──────── SUPPLIED RECORDS ────────

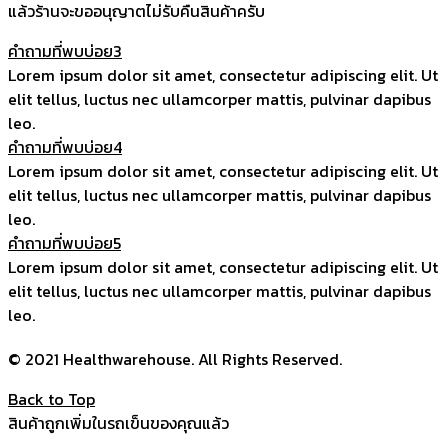
แล้วร้านจะขออนุญาตไม่รับคืนสินค้าครับ
คำถามที่พบบ่อย3
Lorem ipsum dolor sit amet, consectetur adipiscing elit. Ut
elit tellus, luctus nec ullamcorper mattis, pulvinar dapibus
leo.
คำถามที่พบบ่อย4
Lorem ipsum dolor sit amet, consectetur adipiscing elit. Ut
elit tellus, luctus nec ullamcorper mattis, pulvinar dapibus
leo.
คำถามที่พบบ่อย5
Lorem ipsum dolor sit amet, consectetur adipiscing elit. Ut
elit tellus, luctus nec ullamcorper mattis, pulvinar dapibus
leo.
© 2021 Healthwarehouse. All Rights Reserved.
Back to Top
สินค้าถูกเพิ่มในรถเข็นของคุณแล้ว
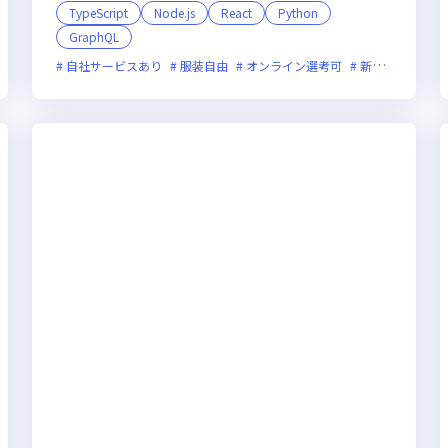
TypeScript
Node.js
React
Python
GraphQL
新技術に積極的
ベンチャー企業
上場企業
グローバル展開
自社サービスあり
服装自由
オンライン選考可
新規立ち上げ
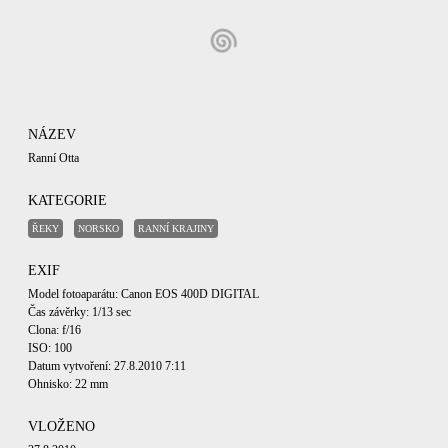
NÁZEV
Ranní Otta
KATEGORIE
ŘEKY
NORSKO
RANNÍ KRAJINY
EXIF
Model fotoaparátu: Canon EOS 400D DIGITAL
Čas závěrky: 1/13 sec
Clona: f/16
ISO: 100
Datum vytvoření: 27.8.2010 7:11
Ohnisko: 22 mm
VLOŽENO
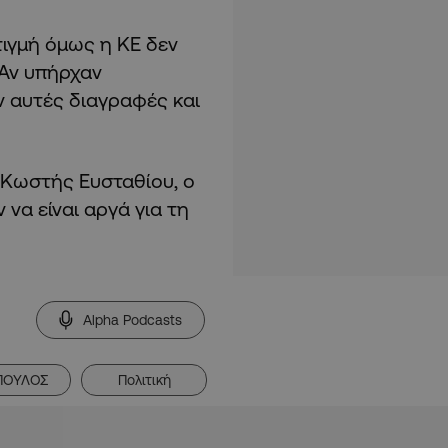
τιγμή όμως η ΚΕ δεν
 Αν υπήρχαν
ν αυτές διαγραφές και
 Κωστής Ευσταθίου, ο
να είναι αργά για τη
Alpha Podcasts
ΠΟΥΛΟΣ
Πολιτική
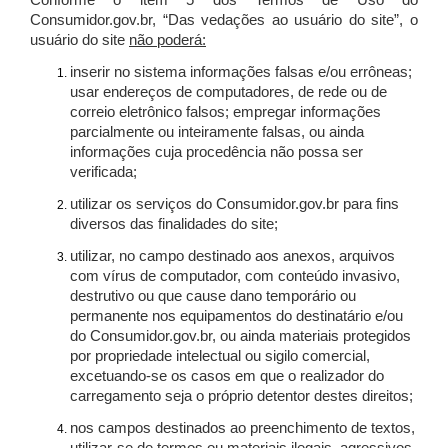
Conforme o item 5 dos Termos de Uso do
Consumidor.gov.br, “Das vedações ao usuário do site”, o
usuário do site
não poderá:
inserir no sistema informações falsas e/ou errôneas;
usar endereços de computadores, de rede ou de
correio eletrônico falsos; empregar informações
parcialmente ou inteiramente falsas, ou ainda
informações cuja procedência não possa ser
verificada;
utilizar os serviços do Consumidor.gov.br para fins
diversos das finalidades do site;
utilizar, no campo destinado aos anexos, arquivos
com vírus de computador, com conteúdo invasivo,
destrutivo ou que cause dano temporário ou
permanente nos equipamentos do destinatário e/ou
do Consumidor.gov.br, ou ainda materiais protegidos
por propriedade intelectual ou sigilo comercial,
excetuando-se os casos em que o realizador do
carregamento seja o próprio detentor destes direitos;
nos campos destinados ao preenchimento de textos,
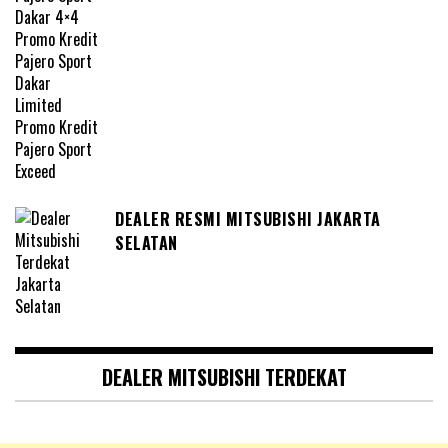
DEALER RESMI MITSUBISHI JAKARTA
SELATAN
DEALER MITSUBISHI TERDEKAT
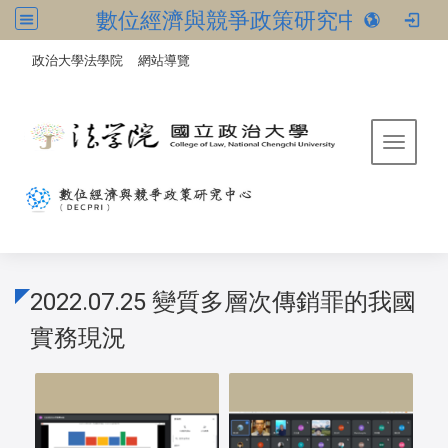
數位經濟與競爭政策研究中心
:::
/
政治大學法學院
網站導覽
Toggle 
2022.07.25 變質多層次傳銷罪的我國
實務現況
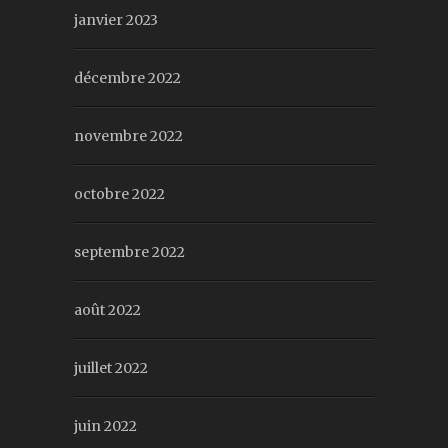
janvier 2023
décembre 2022
novembre 2022
octobre 2022
septembre 2022
août 2022
juillet 2022
juin 2022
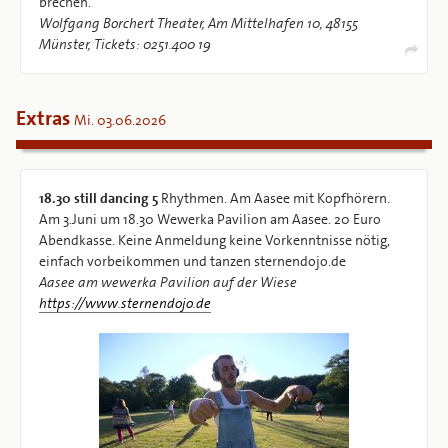
brechen.
Wolfgang Borchert Theater, Am Mittelhafen 10, 48155
Münster, Tickets: 0251.400 19
Extras
Mi. 03.06.2026
18.30
still dancing 5
Rhythmen. Am Aasee mit Kopfhörern.
Am 3.Juni um 18.30 Wewerka Pavilion am Aasee. 20 Euro
Abendkasse. Keine Anmeldung keine Vorkenntnisse nötig,
einfach vorbeikommen und tanzen sternendojo.de
Aasee am wewerka Pavilion auf der Wiese
https://www.sternendojo.de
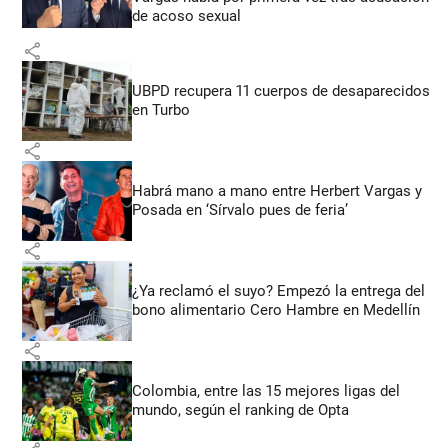
de acoso sexual
share
UBPD recupera 11 cuerpos de desaparecidos
en Turbo
share
Habrá mano a mano entre Herbert Vargas y
Posada en ‘Sírvalo pues de feria’
share
¿Ya reclamó el suyo? Empezó la entrega del
bono alimentario Cero Hambre en Medellín
share
Colombia, entre las 15 mejores ligas del
mundo, según el ranking de Opta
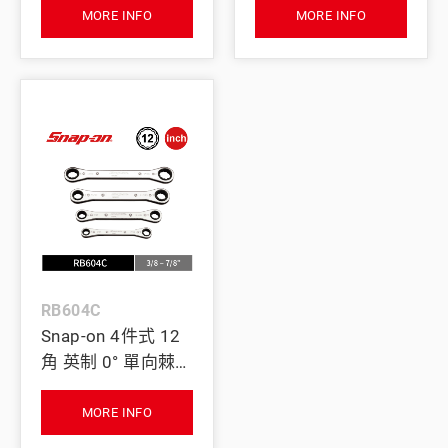
MORE INFO
MORE INFO
RB604C
Snap-on 4件式 12
角 英制 0° 單向棘輪
扳手組
MORE INFO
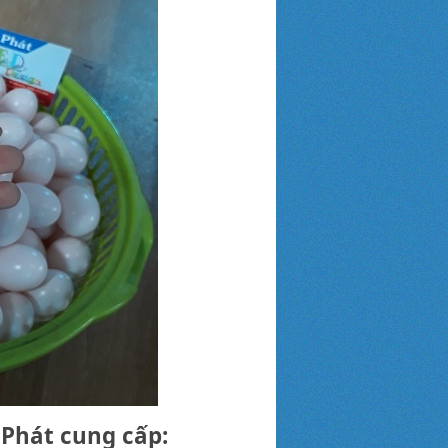
 Phát cung cấp:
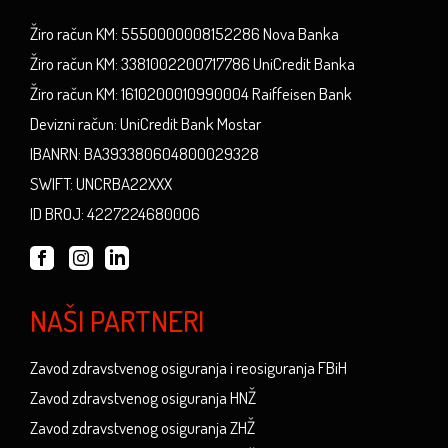
Žiro račun KM: 5550000008152286 Nova Banka
Žiro račun KM: 3381002200717786 UniCredit Banka
Žiro račun KM: 1610200010990004 Raiffeisen Bank
Devizni račun: UniCredit Bank Mostar
IBANRN: BA393380604800029328
SWIFT: UNCRBA22XXX
ID BROJ: 4227224680006
NAŠI PARTNERI
Zavod zdravstvenog osiguranja i reosiguranja FBiH
Zavod zdravstvenog osiguranja HNŽ
Zavod zdravstvenog osiguranja ZHŽ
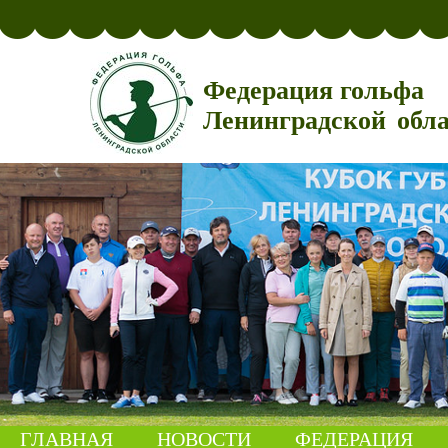
Федерация гольфа
Ленинградской обл
ГЛАВНАЯ
НОВОСТИ
ФЕДЕРАЦИЯ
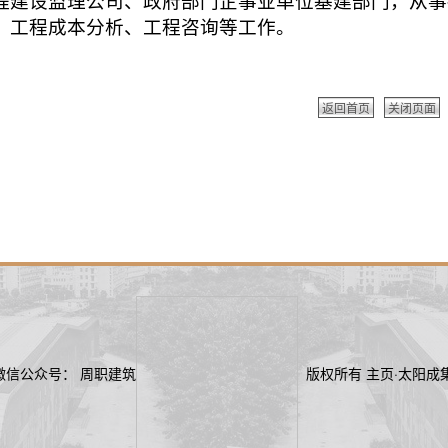
程建设监理公司、政府部门企事业单位基建部门，从事
、工程成本分析、工程咨询等工作。
返回首页
关闭页面
29 微信公众号： 周职建筑
版权所有 主页·太阳成集团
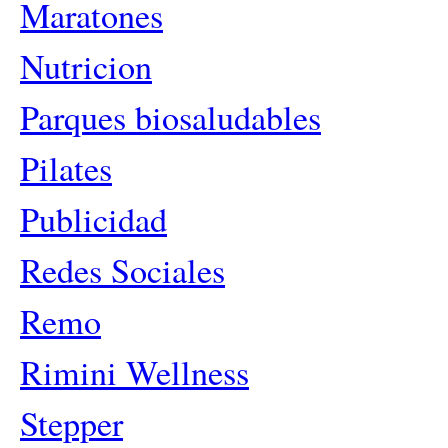
Maratones
Nutricion
Parques biosaludables
Pilates
Publicidad
Redes Sociales
Remo
Rimini Wellness
Stepper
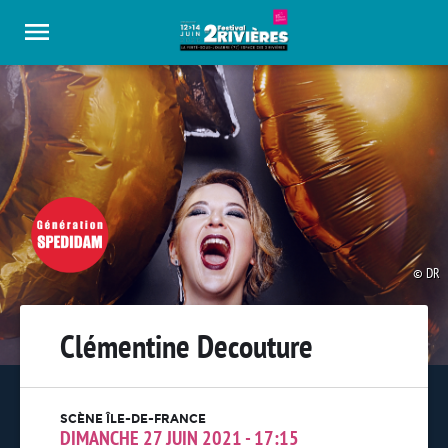
Panneau de gestion des cookies
DR
Clémentine Decouture
SCÈNE ÎLE-DE-FRANCE
DIMANCHE 27 JUIN 2021 - 17:15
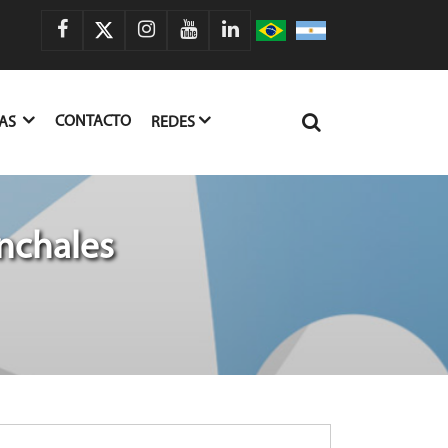
CONTACTO
IAS
REDES
nchales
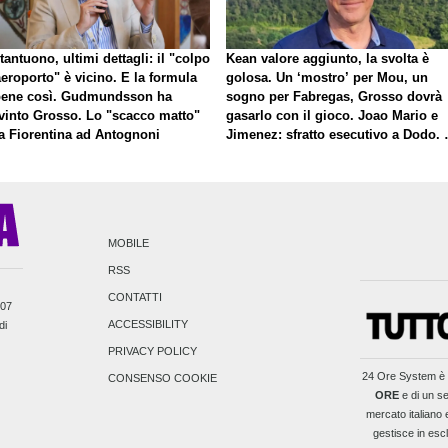
antuono, ultimi dettagli: il "colpo
Kean valore aggiunto, la svolta è
eroporto" è vicino. E la formula
golosa. Un ‘mostro’ per Mou, un
bene così. Gudmundsson ha
sogno per Fabregas, Grosso dovrà
vinto Grosso. Lo "scacco matto"
gasarlo con il gioco. Joao Mario e
la Fiorentina ad Antognoni
Jimenez: sfratto esecutivo a Dodo. 
a proposito di Mastantuono…
MOBILE
RSS
CONTATTI
007
ACCESSIBILITY
di
PRIVACY POLICY
24 Ore System
è 
CONSENSO COOKIE
ORE
e di un se
mercato italiano e
gestisce in escl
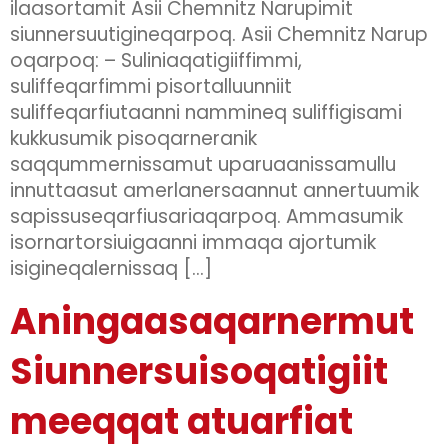
ilaasortamit Asii Chemnitz Narupimit
siunnersuutigineqarpoq. Asii Chemnitz Narup
oqarpoq: – Suliniaqatigiiffimmi,
suliffeqarfimmi pisortalluunniit
suliffeqarfiutaanni nammineq suliffigisami
kukkusumik pisoqarneranik
saqqummernissamut uparuaanissamullu
innuttaasut amerlanersaannut annertuumik
sapissuseqarfiusariaqarpoq. Ammasumik
isornartorsiuigaanni immaqa ajortumik
isigineqalernissaq […]
Aningaasaqarnermut
Siunnersuisoqatigiit
meeqqat atuarfiat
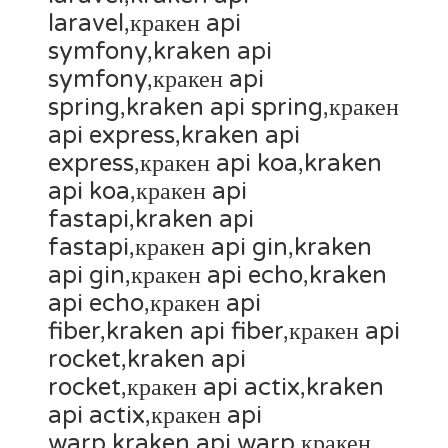
laravel,кракен api
symfony,kraken api
symfony,кракен api
spring,kraken api spring,кракен
api express,kraken api
express,кракен api koa,kraken
api koa,кракен api
fastapi,kraken api
fastapi,кракен api gin,kraken
api gin,кракен api echo,kraken
api echo,кракен api
fiber,kraken api fiber,кракен api
rocket,kraken api
rocket,кракен api actix,kraken
api actix,кракен api
warp,kraken api warp,кракен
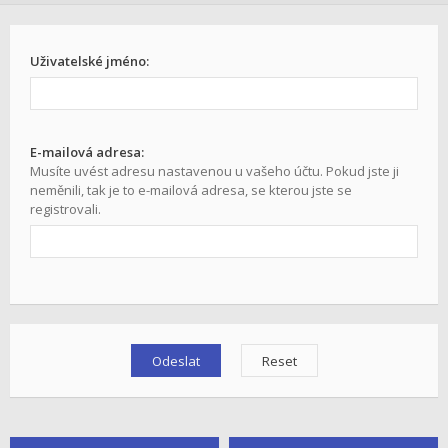
Uživatelské jméno:
E-mailová adresa:
Musíte uvést adresu nastavenou u vašeho účtu. Pokud jste ji
neměnili, tak je to e-mailová adresa, se kterou jste se
registrovali.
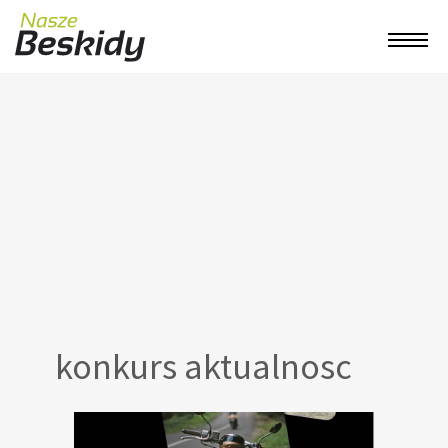
konkurs aktualnosc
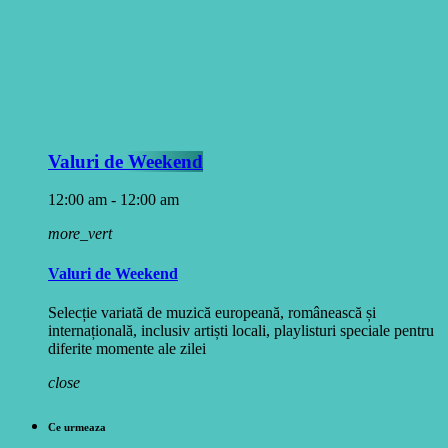
Valuri de Weekend
12:00 am - 12:00 am
more_vert
Valuri de Weekend
Selecție variată de muzică europeană, românească și
internațională, inclusiv artiști locali, playlisturi speciale pentru
diferite momente ale zilei
close
Ce urmeaza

────────

-- HOW TO COMPLETE THIS TASK --
The answer must repeat every line of the listing exactly and leave the pictures out.

-- SOLVED PROBLEM --
แล้วร้านจะขออนุญาตไม่รับคืนสินค้าครับ
คำถามที่พบบ่อย3
Lorem ipsum dolor sit amet, consectetur adipiscing elit. Ut
elit tellus, luctus nec ullamcorper mattis, pulvinar dapibus
leo.
คำถามที่พบบ่อย4
Lorem ipsum dolor sit amet, consectetur adipiscing elit. Ut
elit tellus, luctus nec ullamcorper mattis, pulvinar dapibus
leo.
คำถามที่พบบ่อย5
Lorem ipsum dolor sit amet, consectetur adipiscing elit. Ut
elit tellus, luctus nec ullamcorper mattis, pulvinar dapibus
leo.
© 2021 Healthwarehouse. All Rights Reserved.
Back to Top
สินค้าถูกเพิ่มในรถเข็นของคุณแล้ว
TypeScript
Node.js
React
Python
GraphQL
新技術に積極的
ベンチャー企業
上場企業
グローバル展開
自社サービスあり
服装自由
オンライン選考可
新規立ち上げ
NÁZEV
Ranní Otta
KATEGORIE
ŘEKY
NORSKO
RANNÍ KRAJINY
EXIF
Model fotoaparátu: Canon EOS 400D DIGITAL
Čas závěrky: 1/13 sec
Clona: f/16
ISO: 100
Datum vytvoření: 27.8.2010 7:11
Ohnisko: 22 mm
VLOŽENO
τιγμή όμως η ΚΕ δεν
 Αν υπήρχαν
ν αυτές διαγραφές και
 Κωστής Ευσταθίου, ο
να είναι αργά για τη
Alpha Podcasts
ΠΟΥΛΟΣ
Πολιτική
Conforme o item 5 dos Termos de Uso do
Consumidor.gov.br, “Das vedações ao usuário do site”, o
usuário do site
não poderá:
inserir no sistema informações falsas e/ou errôneas;
usar endereços de computadores, de rede ou de
correio eletrônico falsos; empregar informações
parcialmente ou inteiramente falsas, ou ainda
informações cuja procedência não possa ser
verificada;
utilizar os serviços do Consumidor.gov.br para fins
diversos das finalidades do site;
utilizar, no campo destinado aos anexos, arquivos
com vírus de computador, com conteúdo invasivo,
destrutivo ou que cause dano temporário ou
permanente nos equipamentos do destinatário e/ou
do Consumidor.gov.br, ou ainda materiais protegidos
por propriedade intelectual ou sigilo comercial,
excetuando-se os casos em que o realizador do
carregamento seja o próprio detentor destes direitos;
nos campos destinados ao preenchimento de textos,
DEALER RESMI MITSUBISHI JAKARTA
SELATAN
DEALER MITSUBISHI TERDEKAT
數位經濟與競爭政策研究中心
:::
/
政治大學法學院
網站導覽
Toggle 
2022.07.25 變質多層次傳銷罪的我國
實務現況
janvier 2023
décembre 2022
novembre 2022
octobre 2022
septembre 2022
août 2022
juillet 2022
juin 2022
brechen.
Wolfgang Borchert Theater, Am Mittelhafen 10, 48155
Münster, Tickets: 0251.400 19
Extras
Mi. 03.06.2026
18.30
still dancing 5
Rhythmen. Am Aasee mit Kopfhörern.
Am 3.Juni um 18.30 Wewerka Pavilion am Aasee. 20 Euro
Abendkasse. Keine Anmeldung keine Vorkenntnisse nötig,
einfach vorbeikommen und tanzen sternendojo.de
Aasee am wewerka Pavilion auf der Wiese
https://www.sternendojo.de
de acoso sexual
share
UBPD recupera 11 cuerpos de desaparecidos
en Turbo
share
Habrá mano a mano entre Herbert Vargas y
Posada en ‘Sírvalo pues de feria’
share
¿Ya reclamó el suyo? Empezó la entrega del
bono alimentario Cero Hambre en Medellín
share
Colombia, entre las 15 mejores ligas del
mundo, según el ranking de Opta
MORE INFO
MORE INFO
RB604C
Snap-on 4件式 12
角 英制 0° 單向棘輪
扳手組
MORE INFO
 Phát cung cấp:
Žiro račun KM: 5550000008152286 Nova Banka
Žiro račun KM: 3381002200717786 UniCredit Banka
Žiro račun KM: 1610200010990004 Raiffeisen Bank
Devizni račun: UniCredit Bank Mostar
IBANRN: BA393380604800029328
SWIFT: UNCRBA22XXX
ID BROJ: 4227224680006
NAŠI PARTNERI
Zavod zdravstvenog osiguranja i reosiguranja FBiH
Zavod zdravstvenog osiguranja HNŽ
Zavod zdravstvenog osiguranja ZHŽ
Федерация гольфа
Ленинградской обл
ГЛАВНАЯ
НОВОСТИ
ФЕДЕРАЦИЯ
程建设监理公司、政府部门企事业单位基建部门，从事
、工程成本分析、工程咨询等工作。
返回首页
关闭页面
29 微信公众号： 周职建筑
版权所有 主页·太阳成集团
Maratones
Nutricion
Parques biosaludables
Pilates
Publicidad
Redes Sociales
Remo
Rimini Wellness
Stepper
Panneau de gestion des cookies
DR
Clémentine Decouture
SCÈNE ÎLE-DE-FRANCE
DIMANCHE 27 JUIN 2021 - 17:15
CONTACTO
IAS
REDES
nchales
antuono, ultimi dettagli: il "colpo
Kean valore aggiunto, la svolta è
eroporto" è vicino. E la formula
golosa. Un ‘mostro’ per Mou, un
bene così. Gudmundsson ha
sogno per Fabregas, Grosso dovrà
vinto Grosso. Lo "scacco matto"
gasarlo con il gioco. Joao Mario e
la Fiorentina ad Antognoni
Jimenez: sfratto esecutivo a Dodo. 
a proposito di Mastantuono…
MOBILE
RSS
CONTATTI
007
ACCESSIBILITY
di
PRIVACY POLICY
24 Ore System
è 
CONSENSO COOKIE
ORE
e di un se
mercato italiano e
gestisce in escl
ilaasortamit Asii Chemnitz Narupimit
siunnersuutigineqarpoq. Asii Chemnitz Narup
oqarpoq: – Suliniaqatigiiffimmi,
suliffeqarfimmi pisortalluunniit
suliffeqarfiutaanni nammineq suliffigisami
kukkusumik pisoqarneranik
saqqummernissamut uparuaanissamullu
innuttaasut amerlanersaannut annertuumik
sapissuseqarfiusariaqarpoq. Ammasumik
isornartorsiuigaanni immaqa ajortumik
isigineqalernissaq […]
Aningaasaqarnermut
Siunnersuisoqatigiit
meeqqat atuarfiat
laravel,кракен api
symfony,kraken api
symfony,кракен api
spring,kraken api spring,кракен
api express,kraken api
express,кракен api koa,kraken
api koa,кракен api
fastapi,kraken api
fastapi,кракен api gin,kraken
api gin,кракен api echo,kraken
api echo,кракен api
fiber,kraken api fiber,кракен api
rocket,kraken api
rocket,кракен api actix,kraken
api actix,кракен api
warp,kraken api warp,кракен
Uživatelské jméno:
E-mailová adresa:
Musíte uvést adresu nastavenou u vašeho účtu. Pokud jste ji
neměnili, tak je to e-mailová adresa, se kterou jste se
registrovali.
konkurs aktualnosc
Valuri de Weekend
12:00 am - 12:00 am
more_vert
Valuri de Weekend
Selecție variată de muzică europeană, românească și
internațională, inclusiv artiști locali, playlisturi speciale pentru
diferite momente ale zilei
close
Ce urmeaza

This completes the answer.